Here you can design a Timing task , For example, query all data every hour DB Data brush cache , Ensure that the impact of previous update failures will not be great .
But this approach does not apply to all businesses , If there is too much cached data , It will take up a lot of cache resources . You can make some choices , Set a larger number of requests key Never expire .
Cache breakdown
Definition
Cache breakdown refers to a Hot cache , If there are a large number of concurrent requests when the cache expires , Because there is no concurrency control , They are likely to bypass at the same time if(data == null) Judge the condition , Enter load DB Logic of data entering cache , So as to give DB Cause great pressure and even downtime , Such a situation is called Cache breakdown .
Solution
Cache breakdown can actually be understood as a special cache avalanche , Therefore, the solution given can be further optimized on the basis of cache avalanche .
Scheme 1 : Line up with locks
Randomize expiration time Basically, it can significantly reduce different caches key Probability of expiration at the same time , On the basis of its programme , To one key Load after the read cache does not exist DB The logic of doing concurrency control , It can also better solve the problems of cache avalanche and cache breakdown .
The specific logic of concurrency control , Here's an example of .
Suppose there is a certain key The number of concurrent requests is 1000, There must be a request to get the lock first , Then go to DB The loading data will be updated to Cache. And the rest 999 Requests will be blocked by locks , But there will be no direct error reporting , Instead, set a waiting time , such as 2s.
When requested 1 to update Cache after , Release the lock . The remaining 999 Requests are queued to acquire locks in turn , When requested 2 After obtaining the lock and entering the loading logic , Because of the request 1 It has been updated Cache, So in fact, you can query here again Cache, The query directly returns , There is no need to load the data again .

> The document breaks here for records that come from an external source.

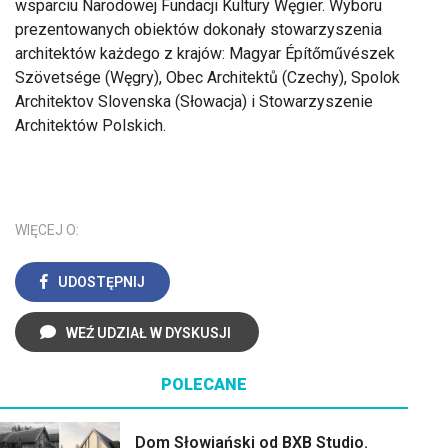
wsparciu Narodowej Fundacji Kultury Węgier. Wyboru
prezentowanych obiektów dokonały stowarzyszenia
architektów każdego z krajów: Magyar Építőművészek
Szövetsége (Węgry), Obec Architektů (Czechy), Spolok
Architektov Slovenska (Słowacja) i Stowarzyszenie
Architektów Polskich.
WIĘCEJ O:
UDOSTĘPNIJ
WEŹ UDZIAŁ W DYSKUSJI
POLECANE
Dom Słowiański od BXB Studio.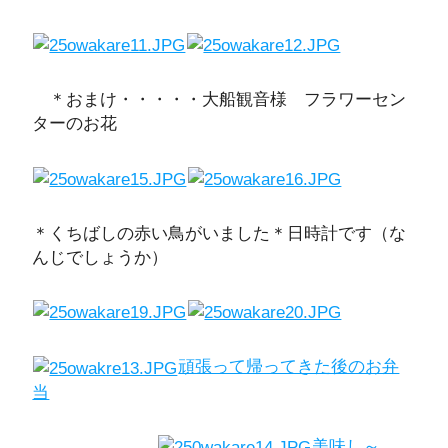
＊おまけ・・・・・大船観音様 フラワーセン
ターのお花
＊くちばしの赤い鳥がいました＊日時計です（な
んじでしょうか）
頑張って帰ってきた後のお弁
当
美味し～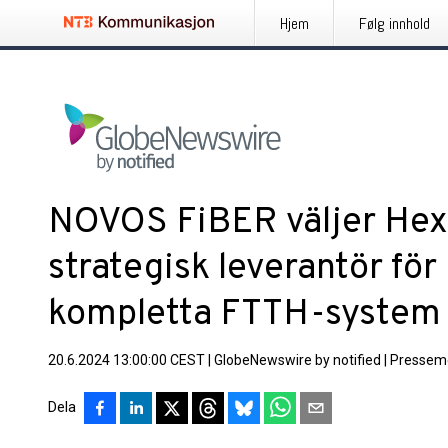
Hjem
Følg innhold
NOVOS FiBER väljer Hex
strategisk leverantör fö
kompletta FTTH-system 
20.6.2024 13:00:00 CEST
|
GlobeNewswire by notified
|
Pressem
Dela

but 2s Waiting time , May only deal with 199 A request , Now there are still 800 A request , It will enter the process of lock acquisition timeout failure . Actually request 1 It has been updated Cache 了 , Therefore, the process of obtaining lock failure is to query again Cache, With the return , Otherwise, the error reporting system is busy .
Take a look at the code :
public class DataCacheManager {
public Data query(Long id) {
String key = "keyPrefix:" + id;
// The query cache
Data data = cacheService.get(key);
if(data == null) {
try {
cacheService.lock(key, 2);
// First check Cache
Data data = cacheService.get(key);
if(data != null) {
return data;
}
// Inquire about DB
data = dataDao.get(id);
// Update cache
cacheService.set(key, data);
} catch (tryLockTimeoutException e) {
// Check the cache again after timeout , To be is to return , Otherwise, throw an exception
data = dataDao.get(id);
if (data != null) {
return data;
}
throw e;
} finally {
cacheService.unLock(key);
}
}
return data;
}
}
Copy code Option two : Hot data never expires
alike , The cache breakdown problem is also due to Cache Due to expiration , As long as the hot data Cache Set to never expire to avoid .
Cache penetration
Definition
Cache breakdown refers to data that is not in the cache or database , But users still send a lot of requests , This causes every request to go to the database , To crush the database .

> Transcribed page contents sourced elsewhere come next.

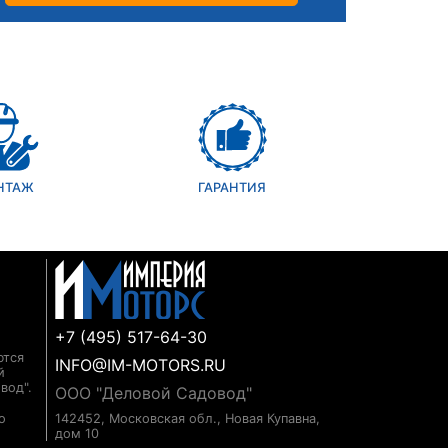
НТАЖ
ГАРАНТИЯ
+7 (495) 517-64-30
ются
INFO@IM-MOTORS.RU
й
вод".
ООО "Деловой Садовод"
о
142452, Московская обл., Новая Купавна,
дом 10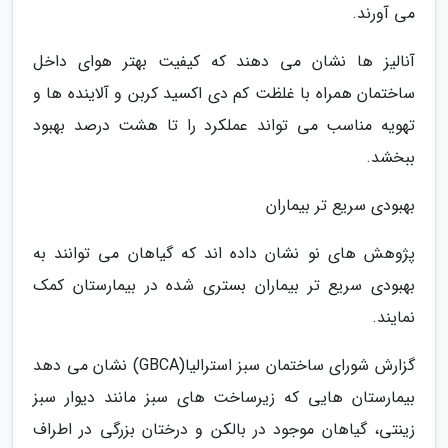
می آورند.
آنالیز ها نشان می دهند که کیفیت بهتر هوای داخل
ساختمان همراه با غلظت کم دی اکسید کربن و آلاینده ها و
تهویه مناسب می تواند عملکرد را تا هشت درصد بهبود
ببخشد.
بهبودی سریع تر بیماران
پژوهش های نو نشان داده اند که گیاهان می توانند به
بهبودی سریع تر بیماران بستری شده در بیمارستان کمک
نمایند.
گزارش شورای ساختمان سبز استرالیا(GBCA) نشان می دهد
بیمارستان هایی که زیرساخت های سبز مانند دیوار سبز
زینتی، گیاهان موجود در بالکن و درختان بزرگی در اطراف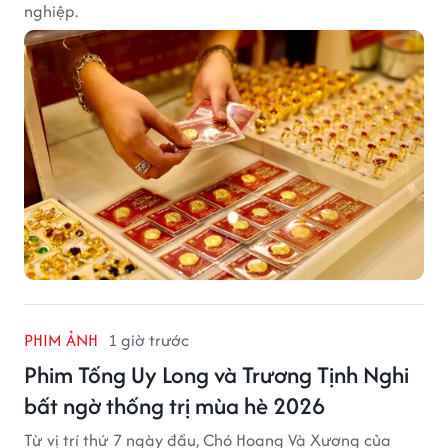
nghiệp.
PHIM ẢNH
1 giờ trước
Phim Tống Uy Long và Trương Tịnh Nghi
bất ngờ thống trị mùa hè 2026
Từ vị trí thứ 7 ngày đầu, Chó Hoang Và Xương của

Usually, this situation will not occur if you follow the normal page operation , For example, the goods that you click in from the homepage or list page of e-commerce must exist . But someone may forge http request , And changed goodsId by 0 Then a large number of requests are made , The goal is to bring down your system ~ So we need to prevent the tragedy in advance .
Solution
Scheme 1 : Parameter checking
Request from client , Check the parameters , Directly intercept when the inspection conditions are not met . For example, commodities id Certainly not less than 0, Avoid requesting downstream .
Obviously , This scheme cannot completely prevent penetration , If a normal number is passed , such as goodsId = 666666, It happens that there is no such product , I can't stop it .
Option two : Cache null
Since it is because of the request DB No data , Such data is also stored Cache Just go to China , You can save a "null" It's worth , Just make sure it is not consistent with the normal structure , The following query identifies "null" And then you go back null that will do .
however , It's best to set a reasonable expiration time , because key The corresponding data may not always be null.
Option three : The bloon filter (Bloom Filter)
About the bloon filter , More on that later . Its principle is not difficult , It's a data structure , Using very little memory , You can judge a lot of data “ It must not exist or may exist ”.
For cache penetration , We can hash all the query data conditions into a sufficiently large bloom filter , The request will be intercepted by the bloom filter first , Data that must not exist will be intercepted and returned directly , So as to avoid the next step on DB The pressure of the , Possible data can go to DB Actual query , But the probability is small, so the impact is small .
Bottom line plan :DB Current limiting & Downgrade
Cache avalanche 、 breakdown 、 To penetrate the three problems is to gossip about the database , So the core problem is how to ensure that the database will not be gossip .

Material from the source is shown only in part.